From Johanna Foster:

At WRITE-NJ (Women’s Reentry Initiative for Training and Education – New Jersey), we believe that prison has become a central social institution in modern society, and one that serves primarily to recreate race, class and gender inequality. In fact, we argue that it is no overstatement to say that prisons do today what the institutions of legal segregation and slavery have done in the past.

In that context, WRITE-NJ works in partnership with incarcerated women, and with outside colleges and universities, to provide access to a college-in-prison program for women inside, and we are just beginning a nontraditional jobs training program. We invite you to join us in whatever way you can, as teachers, tutors, higher education administrators, financial supporters…

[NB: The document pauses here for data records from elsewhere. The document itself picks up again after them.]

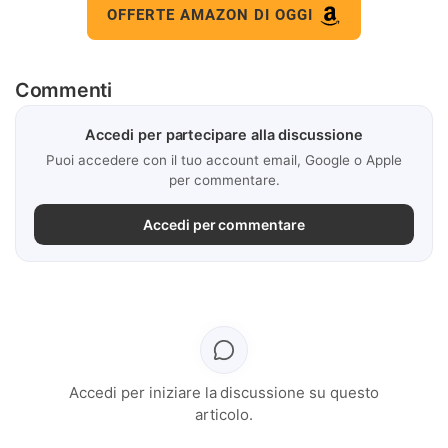
OFFERTE AMAZON DI OGGI
Commenti
Accedi per partecipare alla discussione
Puoi accedere con il tuo account email, Google o Apple
per commentare.
Accedi per commentare
Accedi per iniziare la discussione su questo
articolo.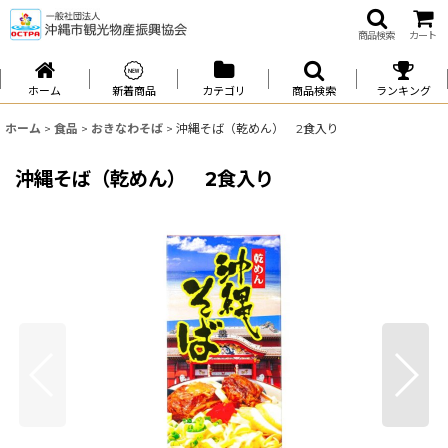
商品検索
カート
ホーム
新着商品
カテゴリ
商品検索
ランキング
ホーム
>
食品
>
おきなわそば
>
沖縄そば（乾めん） 2食入り
沖縄そば（乾めん） 2食入り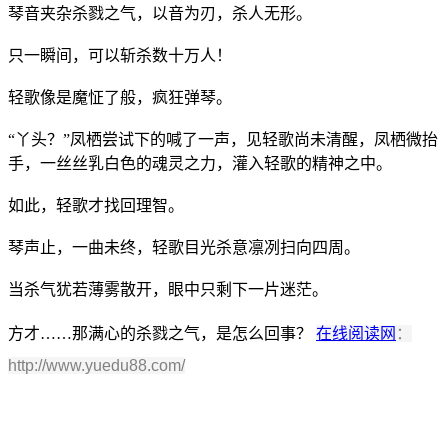
琴音夹杂杀戮之气，以音为刃，杀人无形。
只一瞬间，可以斩杀数十万人！
轻歌像是魔怔了般，疯狂弹琴。
“丫头？”凤栖尝试下的喊了一声，见轻歌尚未清醒，凤栖微抬
手，一丝丝乳白色的魂灵之力，灌入轻歌的精神之中。
如此，轻歌才找回理智。
琴声止，一曲未终，轻歌目光杀意凛冽扫向四周。
当杀气犹若薄雾散开，眼中只剩下一片迷茫。
方才……那满心的杀戮之气，是怎么回事？
在线阅读网
：
http://www.yuedu88.com/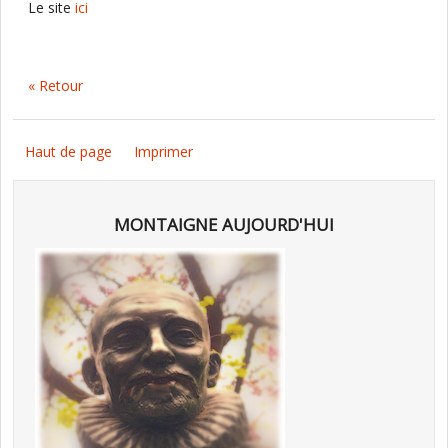
Le site
ici
« Retour
Haut de page
Imprimer
MONTAIGNE AUJOURD'HUI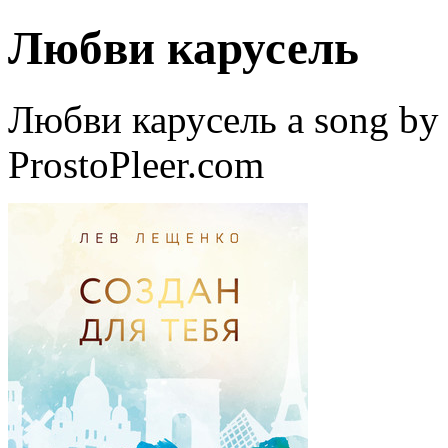
Любви карусель
Любви карусель a song by
ProstoPleer.com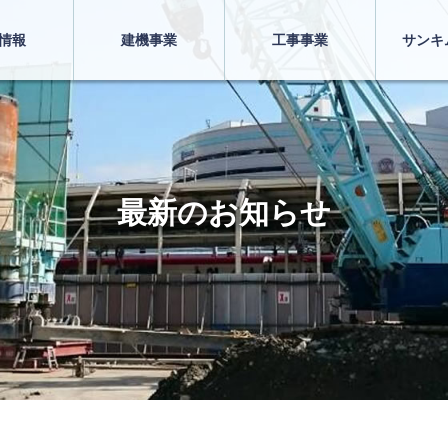
情報
建機事業
工事事業
サンキ
最新のお知らせ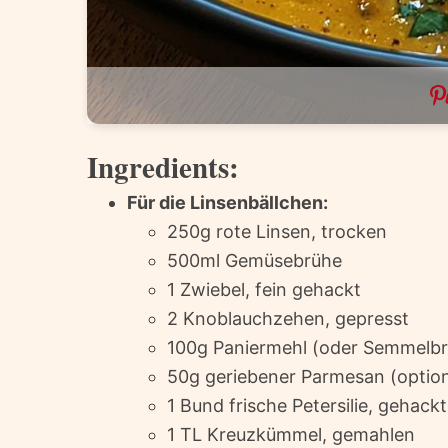
Ingredients:
Für die Linsenbällchen:
250g rote Linsen, trocken
500ml Gemüsebrühe
1 Zwiebel, fein gehackt
2 Knoblauchzehen, gepresst
100g Paniermehl (oder Semmelbr
50g geriebener Parmesan (optiona
1 Bund frische Petersilie, gehackt
1 TL Kreuzkümmel, gemahlen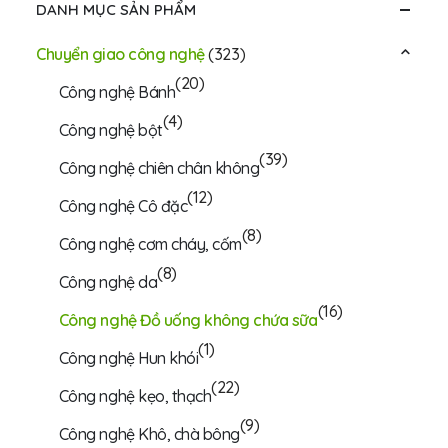
DANH MỤC SẢN PHẨM
Chuyển giao công nghệ
(323)
(20)
Công nghệ Bánh
(4)
Công nghệ bột
(39)
Công nghệ chiên chân không
(12)
Công nghệ Cô đặc
(8)
Công nghệ cơm cháy, cốm
(8)
Công nghệ da
(16)
Công nghệ Đồ uống không chứa sữa
(1)
Công nghệ Hun khói
(22)
Công nghệ kẹo, thạch
(9)
Công nghệ Khô, chà bông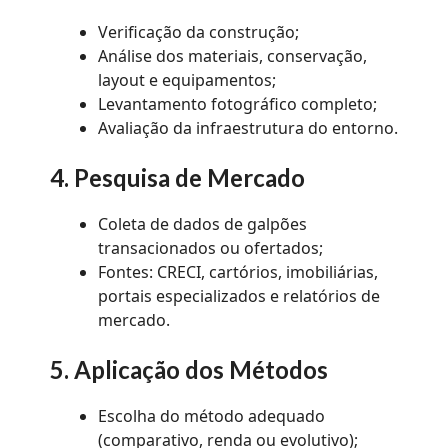
Verificação da construção;
Análise dos materiais, conservação,
layout e equipamentos;
Levantamento fotográfico completo;
Avaliação da infraestrutura do entorno.
4. Pesquisa de Mercado
Coleta de dados de galpões
transacionados ou ofertados;
Fontes: CRECI, cartórios, imobiliárias,
portais especializados e relatórios de
mercado.
5. Aplicação dos Métodos
Escolha do método adequado
(comparativo, renda ou evolutivo);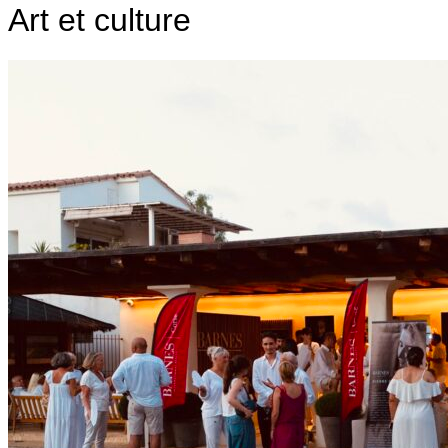
Art et culture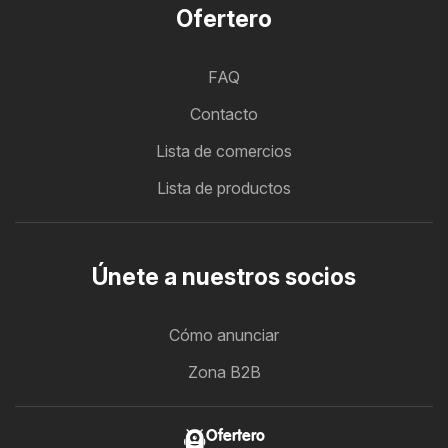
Ofertero
FAQ
Contacto
Lista de comercios
Lista de productos
Únete a nuestros socios
Cómo anunciar
Zona B2B
Ofertero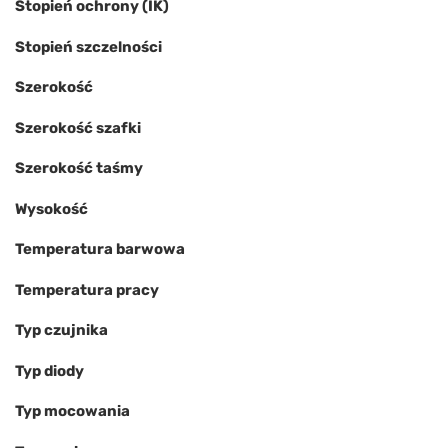
Stopień ochrony (IK)
Stopień szczelności
Szerokość
Szerokość szafki
Szerokość taśmy
Wysokość
Temperatura barwowa
Temperatura pracy
Typ czujnika
Typ diody
Typ mocowania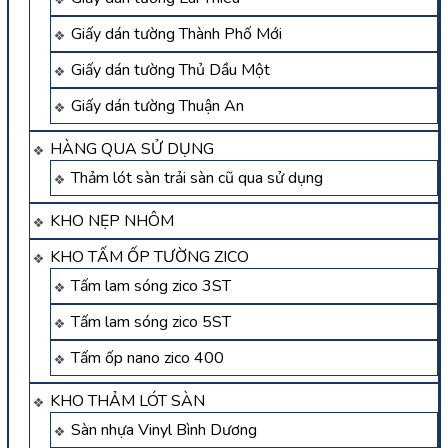
Giấy dán tường Thành Phố Mới
Giấy dán tường Thủ Dầu Một
Giấy dán tường Thuận An
HÀNG QUA SỬ DỤNG
Thảm lót sàn trải sàn cũ qua sử dụng
KHO NẸP NHÔM
KHO TẤM ỐP TƯỜNG ZICO
Tấm lam sóng zico 3ST
Tấm lam sóng zico 5ST
Tấm ốp nano zico 400
KHO THẢM LÓT SÀN
Sàn nhựa Vinyl Bình Dương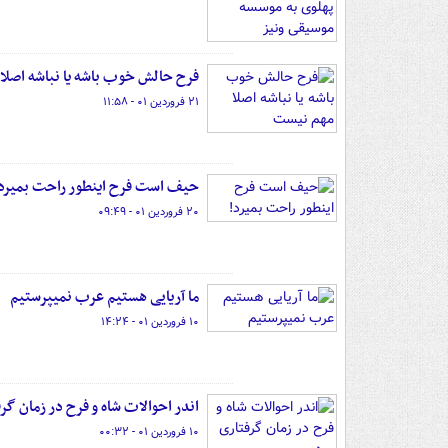
فرح حالش خوب باشه یا نباشه اصل
۲۱ فروردین ۰۱ - ۱۱:۵۸
حیف است فرح اینطور راحت بمیرد
۲۰ فروردین ۰۱ - ۰۹:۴۹
ما آریایی هستیم عرب نمیپرستیم
۱۰ فروردین ۰۱ - ۱۴:۲۴
اندر احوالات شاه و فرح در زمان گر
۱۰ فروردین ۰۱ - ۰۰:۳۲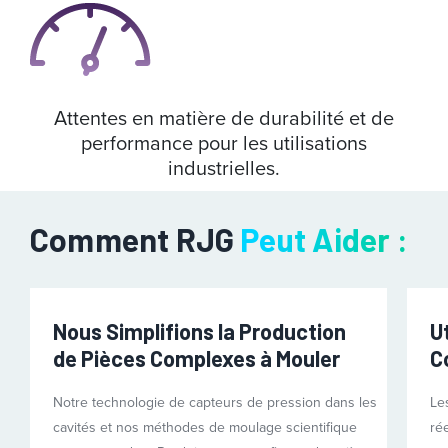
Attentes en matière de durabilité et de
performance pour les utilisations
industrielles.
Comment RJG
Peut Aider :
Nous Simplifions la Production
U
de Pièces Complexes à Mouler
C
Notre technologie de capteurs de pression dans les
Le
cavités et nos méthodes de moulage scientifique
ré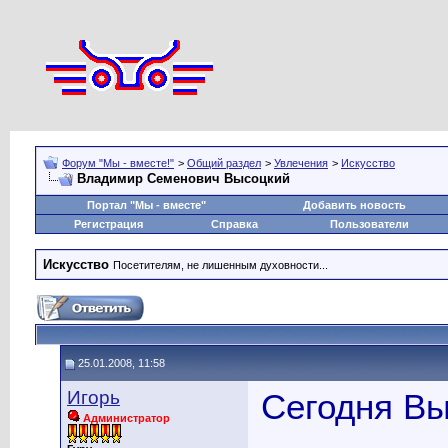
Форум "Мы - вместе!"
>
Общий раздел
>
Увлечения
>
Искусство
Владимир Семенович Высоцкий
Портал "Мы - вместе"
Добавить новость
Регистрация
Справка
Пользователи
Искусство
Посетителям, не лишенным духовности...
25.01.2008, 11:58
Игорь
Сегодня Вы
Администратор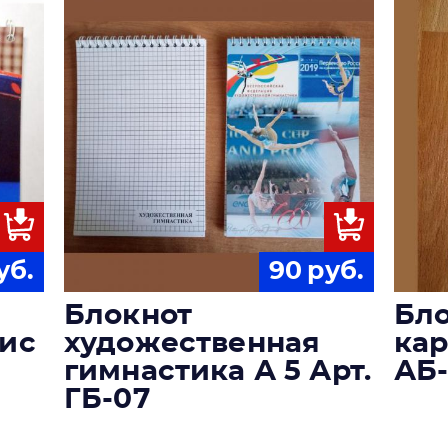
уб.
90
руб.
Блокнот
Бл
нис
художественная
кар
гимнастика А 5 Арт.
АБ
ГБ-07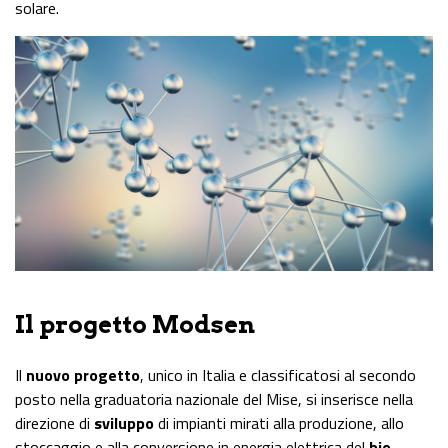
solare.
Il progetto Modsen
Il
nuovo progetto
, unico in Italia e classificatosi al secondo
posto nella graduatoria nazionale del Mise, si inserisce nella
direzione di
sviluppo
di impianti mirati alla produzione, allo
stoccaggio e alla conversione in energia elettrica del
bio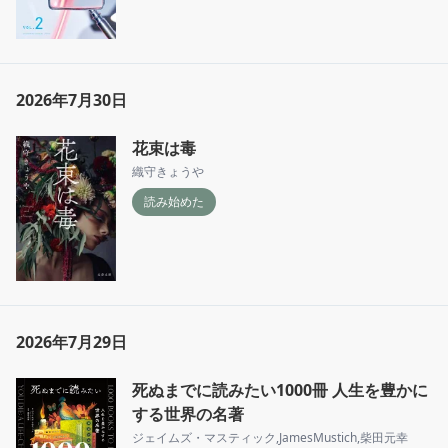
2026年7月30日
花束は毒
織守きょうや
読み始めた
2026年7月29日
死ぬまでに読みたい1000冊 人生を豊かに
する世界の名著
ジェイムズ・マスティック
,
JamesMustich
,
柴田元幸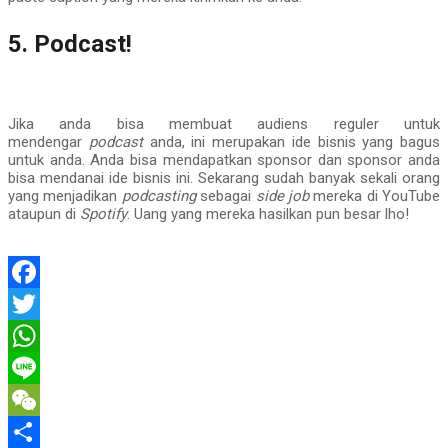
5. Podcast!
Jika anda bisa membuat audiens reguler untuk
mendengar
podcast
anda, ini merupakan ide bisnis yang bagus
untuk anda. Anda bisa mendapatkan sponsor dan sponsor anda
bisa mendanai ide bisnis ini. Sekarang sudah banyak sekali orang
yang menjadikan
podcasting
sebagai
side job
mereka di YouTube
ataupun di
Spotify
. Uang yang mereka hasilkan pun besar lho!
Facebook
Twitter
WhatsApp
Line
WeChat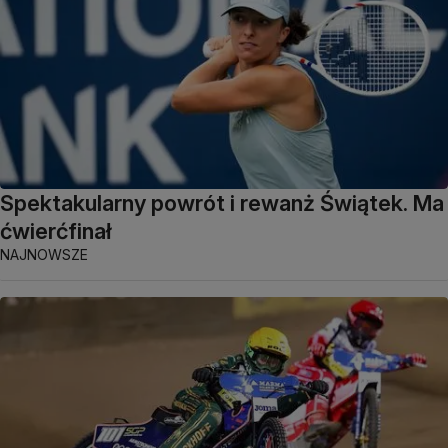
Spektakularny powrót i rewanż Świątek. Ma
ćwierćfinał
NAJNOWSZE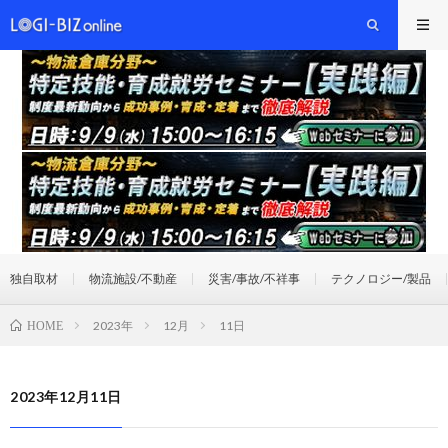
独自取材
物流施設/不動産
災害/事故/不祥事
テクノロジー/製品
2023年
12月
11日
HOME
2023年12月11日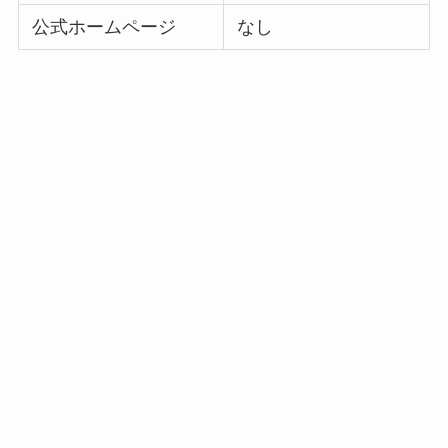
公式ホームページ
なし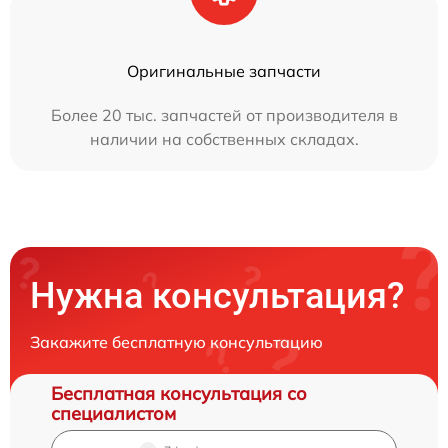
Оригинальные запчасти
Более 20 тыс. запчастей от производителя в
наличии на собственных складах.
Нужна консультация?
Закажите бесплатную консультацию
Бесплатная консультация со
специалистом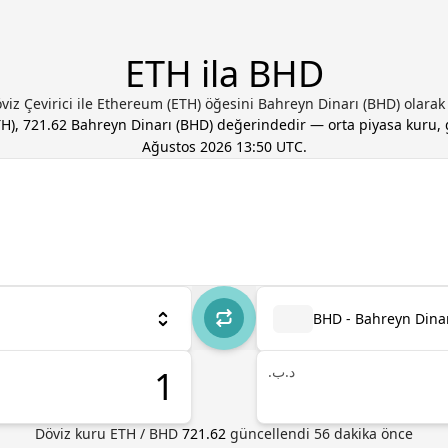
ETH ila BHD
öviz Çevirici ile Ethereum (ETH) öğesini Bahreyn Dinarı (BHD) olara
TH
),
721.62
Bahreyn Dinarı
(
BHD
) değerindedir — orta piyasa kuru
Ağustos 2026 13:50 UTC
.
BHD - Bahreyn Dina
.د.ب
Döviz kuru
ETH
/
BHD
721.62
güncellendi 56 dakika önce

Right now, there are nearly 30,000 people in prison in our state, and it is estimated that over the next three to five years, close to 70,000 will cycle from prison back to community-- and most will return home without having had a chance to pursue education or job training during their incarceration. For drug offenders, they will return home facing a lifetime ban on welfare, barred from public housing, and barred from federal higher education tuition assistance. It is no wonder that in NJ, the rate of recidivism is close to 70%. The data are clear though that people who pursue higher education and job training while in prison are significantly less likely to return to prison than those who do not. Yet, in NJ, only 17 percent of all prisoners have access to ANY educational programming, and only 6% have access to postsecondary programming. WRITE-NJ and our allied organizations are trying to fill this gap and we need your help.

We invite you to come meet our students who are deeply motivated to change their lives. You can meet my student who sat through the entire first class sobbing because she couldn’t believe she was sitting in a college classroom… Or the student who suffered a stroke in prison but demanded to be released from the medical unit because she didn’t want to miss a final exam… Or the student whose daughter died the week before, but came to class anyway. You can meet the student who decided NOT to take her early release date so that she could finish her coursework in prison rather than go home. And you can meet the countless students who tell us that coming to class each week prevents them, literally, from going insane…. And the countless more who tell us that they come to class because they know for a few hours, at least, they will be treated as human beings. I invite you to come and meet with me during the coffee hour and learn more about how you can help.

We are not all called to the same work, but we are all called by the principle of justice to be in right relationship with ourselves, with each other and with our world. Each of us is accountable to our own conscience and ideals in answering that call. That call has been re-sounded here today. I wonder, how will we choose to respond to it?